YOUR OBJECTIVE:
Please report every line in the entries that contains the string "label".

··· RAW DATA

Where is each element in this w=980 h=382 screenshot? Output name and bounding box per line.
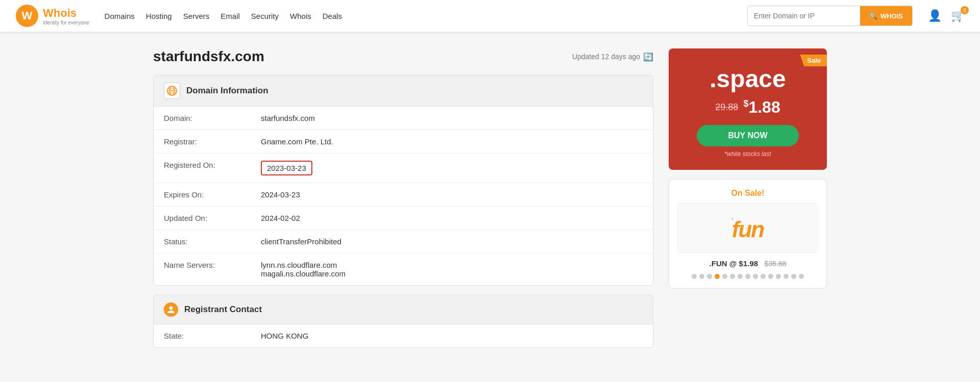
label-status: Status: [154,230,251,253]
dot-2[interactable] [699,274,704,279]
page-title-row: starfundsfx.com Updated 12 days ago 🔄 [153,48,653,65]
buy-now-button[interactable]: BUY NOW [697,125,799,146]
value-domain: starfundsfx.com [251,107,653,130]
value-status: clientTransferProhibited [251,230,653,253]
sidebar: Sale .space 29.88 $1.88 BUY NOW *while s… [669,48,827,289]
sale-ribbon: Sale [800,55,827,66]
search-input[interactable] [748,12,860,20]
promo-fun-card: On Sale! . fun .FUN @ $1.98 $35.88 [669,179,827,289]
logo-whois-text: Whois [43,7,89,20]
label-registered-on: Registered On: [154,154,251,183]
nav-email[interactable]: Email [220,12,240,20]
logo-icon: W [15,4,39,28]
currency-symbol: $ [743,98,748,109]
label-domain: Domain: [154,107,251,130]
svg-point-7 [169,307,173,310]
domain-info-card: Domain Information Domain: starfundsfx.c… [153,75,653,286]
value-nameservers: lynn.ns.cloudflare.com magali.ns.cloudfl… [251,253,653,286]
label-updated-on: Updated On: [154,207,251,230]
dot-11[interactable] [768,274,773,279]
registered-on-highlighted: 2023-03-23 [261,161,312,175]
domain-icon [164,83,180,99]
stocks-note: *while stocks last [679,150,817,158]
new-price-value: 1.88 [748,98,780,116]
nav-servers[interactable]: Servers [183,12,210,20]
logo[interactable]: W Whois Identity for everyone [15,4,89,28]
value-state: HONG KONG [251,324,653,347]
fun-logo-box: . fun [677,203,818,253]
table-row: Updated On: 2024-02-02 [154,207,653,230]
domain-info-title: Domain Information [186,86,268,96]
svg-text:W: W [22,9,33,22]
dot-1[interactable] [692,274,697,279]
page-title: starfundsfx.com [153,48,264,65]
label-expires-on: Expires On: [154,183,251,207]
nav-hosting[interactable]: Hosting [146,12,172,20]
registrant-title: Registrant Contact [184,304,262,315]
table-row: State: HONG KONG [154,324,653,347]
value-registered-on: 2023-03-23 [251,154,653,183]
nav-icons: 👤 🛒 0 [928,9,965,22]
fun-price-row: .FUN @ $1.98 $35.88 [677,259,818,268]
dot-14[interactable] [791,274,796,279]
dot-5[interactable] [722,274,727,279]
promo-domain-ext: .space [679,66,817,93]
dot-9[interactable] [753,274,758,279]
dot-8[interactable] [745,274,750,279]
on-sale-label: On Sale! [677,189,818,198]
promo-old-price: 29.88 [715,102,738,113]
nav-security[interactable]: Security [251,12,279,20]
promo-space-card: Sale .space 29.88 $1.88 BUY NOW *while s… [669,48,827,170]
search-bar: 🔍 WHOIS [747,6,913,26]
logo-tagline: Identity for everyone [43,20,89,26]
table-row: Expires On: 2024-03-23 [154,183,653,207]
dot-10[interactable] [761,274,766,279]
table-row: Registrar: Gname.com Pte. Ltd. [154,130,653,154]
dot-4[interactable] [715,274,720,279]
fun-logo-text: fun [732,217,764,242]
label-state: State: [154,324,251,347]
dot-12[interactable] [776,274,781,279]
dot-13[interactable] [783,274,789,279]
www-icon [167,86,177,96]
search-icon: 🔍 [869,12,877,20]
registrant-card: Registrant Contact State: HONG KONG [153,295,653,348]
ns1: lynn.ns.cloudflare.com [261,261,337,269]
updated-badge: Updated 12 days ago 🔄 [572,52,653,62]
nav-domains[interactable]: Domains [105,12,135,20]
fun-old-price: $35.88 [765,260,787,268]
dot-6[interactable] [730,274,735,279]
cart-badge: 0 [961,6,969,14]
promo-price-row: 29.88 $1.88 [679,98,817,117]
value-expires-on: 2024-03-23 [251,183,653,207]
person-icon [167,305,175,314]
cart-icon[interactable]: 🛒 0 [951,9,965,22]
dot-7[interactable] [738,274,743,279]
fun-new-price: .FUN @ $1.98 [709,259,758,268]
user-icon[interactable]: 👤 [928,9,942,22]
domain-info-table: Domain: starfundsfx.com Registrar: Gname… [154,107,653,285]
table-row: Domain: starfundsfx.com [154,107,653,130]
label-registrar: Registrar: [154,130,251,154]
search-button[interactable]: 🔍 WHOIS [860,6,912,26]
ns2: magali.ns.cloudflare.com [261,269,346,278]
carousel-dots [677,274,818,279]
value-updated-on: 2024-02-02 [251,207,653,230]
registrant-icon [164,302,178,317]
registrant-header: Registrant Contact [154,295,653,324]
label-nameservers: Name Servers: [154,253,251,286]
value-registrar: Gname.com Pte. Ltd. [251,130,653,154]
registrant-table: State: HONG KONG [154,324,653,347]
nav-links: Domains Hosting Servers Email Security W… [105,12,732,20]
promo-new-price: $1.88 [743,98,780,117]
dot-15[interactable] [799,274,804,279]
nav-whois[interactable]: Whois [290,12,311,20]
domain-info-header: Domain Information [154,75,653,107]
table-row: Status: clientTransferProhibited [154,230,653,253]
table-row: Name Servers: lynn.ns.cloudflare.com mag… [154,253,653,286]
refresh-icon[interactable]: 🔄 [643,52,653,62]
nav-deals[interactable]: Deals [323,12,342,20]
table-row: Registered On: 2023-03-23 [154,154,653,183]
dot-3[interactable] [707,274,712,279]
updated-text: Updated 12 days ago [572,53,640,61]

······

SOLUTION FOR THIS PROBLEM:
label-status: Status: [154,230,251,253]
label-registered-on: Registered On: [154,154,251,183]
label-domain: Domain: [154,107,251,130]
label-updated-on: Updated On: [154,207,251,230]
label-expires-on: Expires On: [154,183,251,207]
on-sale-label: On Sale! [677,189,818,198]
label-state: State: [154,324,251,347]
label-registrar: Registrar: [154,130,251,154]
label-nameservers: Name Servers: [154,253,251,286]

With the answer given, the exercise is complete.